The October incident (十月事件, Jūgatsu Jiken), also known as the Imperial Colors incident (錦旗革命事件, Kinki Kakumei Jiken), was an abortive coup d'état attempt in the Empire of Japan on 21 October 1931, launched by the Sakurakai secret society within the Imperial Japanese Army, aided by civilian ultranationalist groups.

==Background and history==
Having failed to replace the government with a totalitarian military dictatorship in the abortive coup d'état of the March Incident of March 1931, Lt. Col. Kingoro Hashimoto of the Sakurakai and his ultra-nationalist civilian supporters, including Shūmei Ōkawa, resolved to try again in October 1931.

Soon after the Japanese invasion of Manchuria by the Kwantung Army, without prior authorization from the Imperial Japanese Army General Staff Office and over the ongoing objections of the Japanese civilian government, Capt. Isamu Chō returned secretly to Japan (without orders) from North China to lead the plot to "prevent the government from squandering the fruits of our victory in Manchuria". He was able to recruit the support of 120 members of the Sakurakai, ten companies of troops from the Imperial Guards and ten bomber aircraft from the Imperial Japanese Navy.

The main elements of the plot included:

- Key statesmen and officials such as Prime Minister Wakatsuki Reijirō, Grand Chamberlain Saitō Makoto, Prince Saionji Kinmochi, Lord Keeper of the Privy Seal Makino Nobuaki and Foreign Minister Kijūrō Shidehara were to be assassinated.
- The Imperial Palace, Tokyo Metropolitan Police Headquarters, and other key government buildings were to be seized by troops loyal to the Sakurakai
- A new cabinet would be formed under the auspices of Gen. Sadao Araki, chief of the radical Imperial Way Faction.
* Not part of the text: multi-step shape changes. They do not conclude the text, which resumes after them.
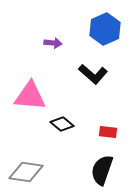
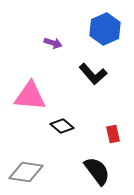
purple arrow: rotated 12 degrees clockwise
black L-shape: rotated 8 degrees clockwise
black diamond: moved 2 px down
red rectangle: moved 5 px right, 2 px down; rotated 72 degrees clockwise
black semicircle: moved 5 px left, 1 px down; rotated 124 degrees clockwise
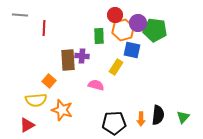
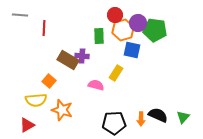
brown rectangle: rotated 55 degrees counterclockwise
yellow rectangle: moved 6 px down
black semicircle: rotated 72 degrees counterclockwise
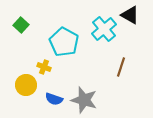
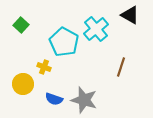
cyan cross: moved 8 px left
yellow circle: moved 3 px left, 1 px up
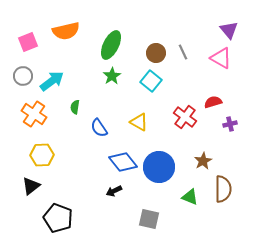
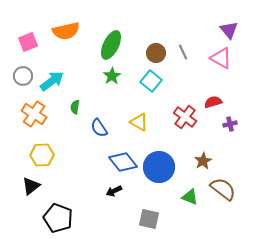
brown semicircle: rotated 52 degrees counterclockwise
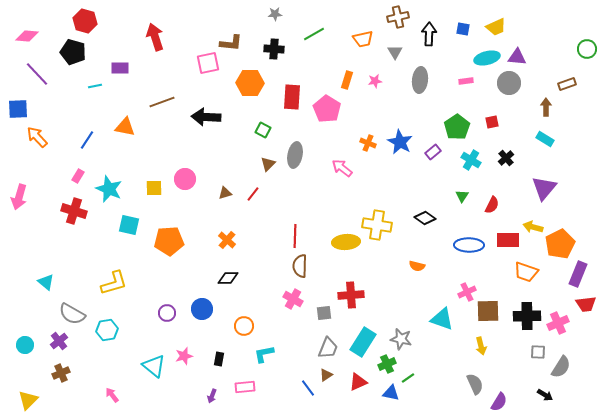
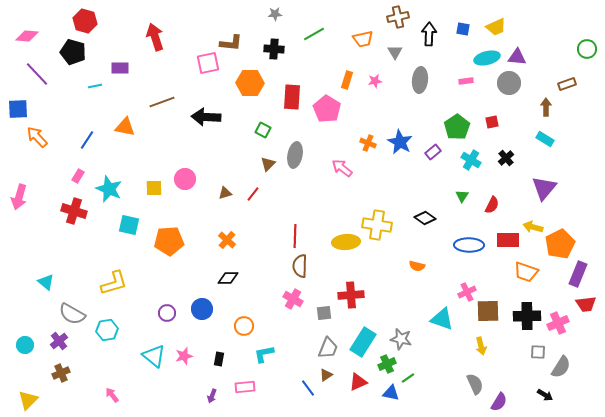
cyan triangle at (154, 366): moved 10 px up
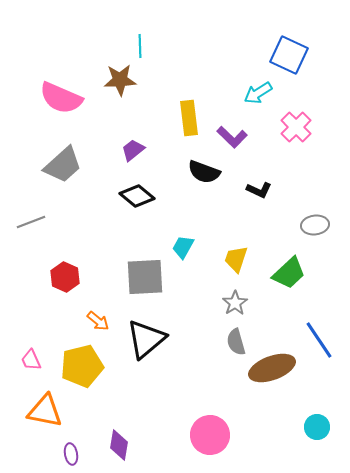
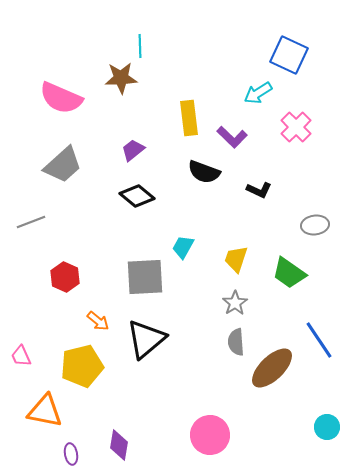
brown star: moved 1 px right, 2 px up
green trapezoid: rotated 78 degrees clockwise
gray semicircle: rotated 12 degrees clockwise
pink trapezoid: moved 10 px left, 4 px up
brown ellipse: rotated 24 degrees counterclockwise
cyan circle: moved 10 px right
The new government would ban political parties, and would consolidate the recent territorial gains of Japan in Manchuria.
- The Emperor would be forced to accept this Shōwa Restoration even if under threat of violence.

However, younger elements within the conspiracy came to doubt their leaders and seceded from the plot. In addition, there were leaks that reached War Minister Gen. Jirō Minami. He requested Gen. Sadao Araki to pacify the malcontents. Araki thereupon attempted to reason with Hashimoto and Chō, but they refused to abandon their scheme and Araki had them arrested by the Kempeitai—military police—on 17 October 1931.

The punishments for this abortive coup were even milder than for the previous March Incident, as Gen. Minami publicly excused the plot as simply an excess of patriotic zeal. Hashimoto was sentenced to 20 days house arrest, Chō to 10 days and the other ringleaders were simply transferred.

==Consequences==
The October Incident, also known as the "Imperial Colors Incident", thus ended in apparent failure and resulted in the dissolution of the Sakurakai. However, the lightness of the punishments only encouraged more attempted military intervention in the government, culminating in the February 26 Incident of 1936.